/bbdata-api

The core of BBData: its API (and database definition)

Primary LanguageKotlin

BBData API

Build & Tests

This repository is the cornerstone of BBData. It contains:

  1. a SpringBoot Application exposing a REST API for submitting measures, administering objects, users, etc.
  2. dockerfiles and docker-compose for local testing, including: MySQL, Cassandra, Kafka
  3. the definition of the two databases at the center of BBData: MySQL & Cassandra

Development setup

Prerequisites

  • Java 1.8+
  • IntelliJ IDE with Kotlin support
  • Docker

Setup

Open the project in IntelliJ and let it work. Once finished, you should be able to simply run the app by launching the main class ch.derlin.bbdata.BBDataApplication (open it and right-click > run).

Of course, you will need MySQL, Cassandra and Kafka running for the whole API to run (to skip some of those deps, the the Profiles section).

Cassandra, MySQL and Kafka

To setup the three dependant services, have a look at the other folder. It contains all the files needed for a production setup, as well as instruction on how to run a Docker container for local dev/testing.

Profiles

By default, the app will launch with everything turned on, and will try to connect to MySQL, Cassandra and Kafka on localhost on default ports (see src/main/resources/application.properties).
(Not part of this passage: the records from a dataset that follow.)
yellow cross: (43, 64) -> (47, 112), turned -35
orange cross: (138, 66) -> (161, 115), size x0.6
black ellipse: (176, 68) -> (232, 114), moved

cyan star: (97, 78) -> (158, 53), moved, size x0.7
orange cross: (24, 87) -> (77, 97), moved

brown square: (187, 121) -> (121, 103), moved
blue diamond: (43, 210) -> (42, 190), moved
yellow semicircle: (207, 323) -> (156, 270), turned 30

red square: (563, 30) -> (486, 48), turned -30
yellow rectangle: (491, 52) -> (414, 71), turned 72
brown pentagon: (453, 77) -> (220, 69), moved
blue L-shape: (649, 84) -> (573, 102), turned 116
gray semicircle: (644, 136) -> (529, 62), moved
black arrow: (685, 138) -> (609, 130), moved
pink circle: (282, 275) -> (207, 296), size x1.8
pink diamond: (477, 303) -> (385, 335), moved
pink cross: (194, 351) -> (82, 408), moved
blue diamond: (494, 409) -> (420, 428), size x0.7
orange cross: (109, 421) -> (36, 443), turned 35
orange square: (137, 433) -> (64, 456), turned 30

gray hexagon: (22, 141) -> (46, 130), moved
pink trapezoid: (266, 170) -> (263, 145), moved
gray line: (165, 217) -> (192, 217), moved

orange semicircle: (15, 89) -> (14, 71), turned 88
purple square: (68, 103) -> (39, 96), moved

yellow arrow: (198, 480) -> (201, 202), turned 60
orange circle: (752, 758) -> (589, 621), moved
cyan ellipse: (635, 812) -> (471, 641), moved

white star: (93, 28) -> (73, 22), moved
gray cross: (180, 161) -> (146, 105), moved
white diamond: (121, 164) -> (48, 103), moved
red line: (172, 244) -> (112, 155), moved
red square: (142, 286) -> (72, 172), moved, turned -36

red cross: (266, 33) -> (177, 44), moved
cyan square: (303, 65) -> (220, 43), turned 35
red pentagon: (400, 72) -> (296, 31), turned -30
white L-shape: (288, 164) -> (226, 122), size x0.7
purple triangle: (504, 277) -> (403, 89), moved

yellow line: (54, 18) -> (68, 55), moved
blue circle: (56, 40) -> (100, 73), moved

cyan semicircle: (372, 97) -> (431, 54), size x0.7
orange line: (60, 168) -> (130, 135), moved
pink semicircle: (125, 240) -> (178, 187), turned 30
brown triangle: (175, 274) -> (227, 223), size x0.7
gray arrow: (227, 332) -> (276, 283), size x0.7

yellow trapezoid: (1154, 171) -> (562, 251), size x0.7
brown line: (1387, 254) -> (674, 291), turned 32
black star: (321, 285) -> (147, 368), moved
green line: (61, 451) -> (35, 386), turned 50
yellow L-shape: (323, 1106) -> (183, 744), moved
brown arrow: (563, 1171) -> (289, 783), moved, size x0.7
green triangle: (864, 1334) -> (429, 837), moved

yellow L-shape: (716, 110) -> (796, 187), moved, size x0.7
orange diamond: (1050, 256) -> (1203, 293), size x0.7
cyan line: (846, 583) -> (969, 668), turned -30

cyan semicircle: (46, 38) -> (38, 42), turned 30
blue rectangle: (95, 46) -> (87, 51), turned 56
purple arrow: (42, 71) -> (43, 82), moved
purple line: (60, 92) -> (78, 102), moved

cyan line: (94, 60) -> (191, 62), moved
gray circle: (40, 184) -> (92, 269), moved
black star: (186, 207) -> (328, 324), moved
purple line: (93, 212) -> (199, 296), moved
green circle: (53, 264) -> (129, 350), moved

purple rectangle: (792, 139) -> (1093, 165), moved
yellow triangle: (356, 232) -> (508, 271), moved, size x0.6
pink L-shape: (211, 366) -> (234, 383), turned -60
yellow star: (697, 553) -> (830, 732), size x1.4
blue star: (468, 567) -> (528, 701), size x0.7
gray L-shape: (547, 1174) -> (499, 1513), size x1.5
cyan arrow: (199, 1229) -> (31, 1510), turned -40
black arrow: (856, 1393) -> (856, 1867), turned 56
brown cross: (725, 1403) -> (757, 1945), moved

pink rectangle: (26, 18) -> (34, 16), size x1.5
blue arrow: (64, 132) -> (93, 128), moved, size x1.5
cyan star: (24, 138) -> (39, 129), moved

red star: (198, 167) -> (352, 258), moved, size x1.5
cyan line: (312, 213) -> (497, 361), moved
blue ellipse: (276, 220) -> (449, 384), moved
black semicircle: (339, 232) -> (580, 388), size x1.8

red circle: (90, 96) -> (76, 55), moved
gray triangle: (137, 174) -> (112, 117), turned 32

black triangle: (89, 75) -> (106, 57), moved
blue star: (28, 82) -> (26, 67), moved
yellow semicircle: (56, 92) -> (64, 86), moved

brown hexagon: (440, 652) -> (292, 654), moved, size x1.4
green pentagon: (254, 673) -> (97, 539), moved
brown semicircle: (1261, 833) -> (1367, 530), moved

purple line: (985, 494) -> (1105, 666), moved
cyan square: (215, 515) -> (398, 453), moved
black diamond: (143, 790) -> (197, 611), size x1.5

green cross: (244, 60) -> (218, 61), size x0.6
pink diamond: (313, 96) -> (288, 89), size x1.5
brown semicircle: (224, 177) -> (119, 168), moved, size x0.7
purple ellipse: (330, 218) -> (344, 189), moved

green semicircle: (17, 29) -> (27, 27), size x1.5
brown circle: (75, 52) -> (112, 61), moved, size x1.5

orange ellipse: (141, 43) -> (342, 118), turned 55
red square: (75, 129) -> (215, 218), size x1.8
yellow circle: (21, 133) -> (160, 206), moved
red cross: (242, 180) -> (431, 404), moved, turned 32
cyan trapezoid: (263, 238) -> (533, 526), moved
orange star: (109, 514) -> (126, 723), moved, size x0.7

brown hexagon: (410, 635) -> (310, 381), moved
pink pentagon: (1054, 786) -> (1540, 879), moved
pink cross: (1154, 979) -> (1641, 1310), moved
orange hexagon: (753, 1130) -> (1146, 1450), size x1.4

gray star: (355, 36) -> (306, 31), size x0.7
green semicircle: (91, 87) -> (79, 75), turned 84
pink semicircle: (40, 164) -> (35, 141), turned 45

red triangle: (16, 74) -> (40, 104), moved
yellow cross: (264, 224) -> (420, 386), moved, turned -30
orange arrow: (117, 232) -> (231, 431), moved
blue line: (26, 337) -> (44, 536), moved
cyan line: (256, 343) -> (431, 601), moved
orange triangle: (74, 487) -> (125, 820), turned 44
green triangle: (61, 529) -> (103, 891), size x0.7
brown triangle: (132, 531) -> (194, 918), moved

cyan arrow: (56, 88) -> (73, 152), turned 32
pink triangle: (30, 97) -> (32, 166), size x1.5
Profiles let you disable some parts of the application. This is very useful for quick testing. To enable specific profiles, use the -Dspring.profiles.active=XX[,YY] JVM argument. On IntelliJ: Edit Configurations ... > VM Options.

Currently available profiles (see the class ch.derlin.bbdata.api.Profiles):

  • unsecured: all endpoints will be available without apikeys; the userId is automatically set to 1;
  • input: will only register the "input" endpoint (POST /objects/values);
  • output: will only register the "output" endpoints (everything BUT the one above);
  • noc: short for "No Cassandra". It won't register endpoints needing a Cassandra connection (input and values);
  • sqlstats: use MySQL to store objects statistics, instead of Cassandra BEWARE this is waaaay slower !!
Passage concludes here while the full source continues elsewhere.